◆ Material to process
════════

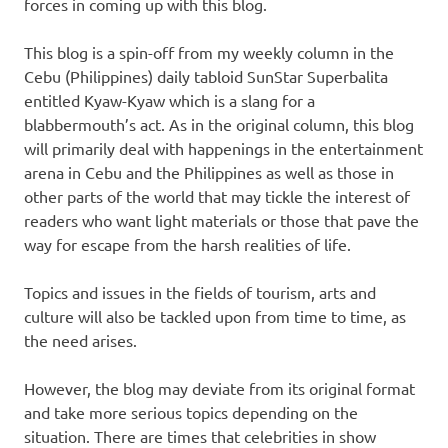
forces in coming up with this blog.
This blog is a spin-off from my weekly column in the
Cebu (Philippines) daily tabloid SunStar Superbalita
entitled Kyaw-Kyaw which is a slang for a
blabbermouth’s act. As in the original column, this blog
will primarily deal with happenings in the entertainment
arena in Cebu and the Philippines as well as those in
other parts of the world that may tickle the interest of
readers who want light materials or those that pave the
way for escape from the harsh realities of life.
Topics and issues in the fields of tourism, arts and
culture will also be tackled upon from time to time, as
the need arises.
However, the blog may deviate from its original format
and take more serious topics depending on the
situation. There are times that celebrities in show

════════

◆ Required action
Reproduce the material word for word, minus the images.

◆ Task result
forces in coming up with this blog.
This blog is a spin-off from my weekly column in the
Cebu (Philippines) daily tabloid SunStar Superbalita
entitled Kyaw-Kyaw which is a slang for a
blabbermouth’s act. As in the original column, this blog
will primarily deal with happenings in the entertainment
arena in Cebu and the Philippines as well as those in
other parts of the world that may tickle the interest of
readers who want light materials or those that pave the
way for escape from the harsh realities of life.
Topics and issues in the fields of tourism, arts and
culture will also be tackled upon from time to time, as
the need arises.
However, the blog may deviate from its original format
and take more serious topics depending on the
situation. There are times that celebrities in show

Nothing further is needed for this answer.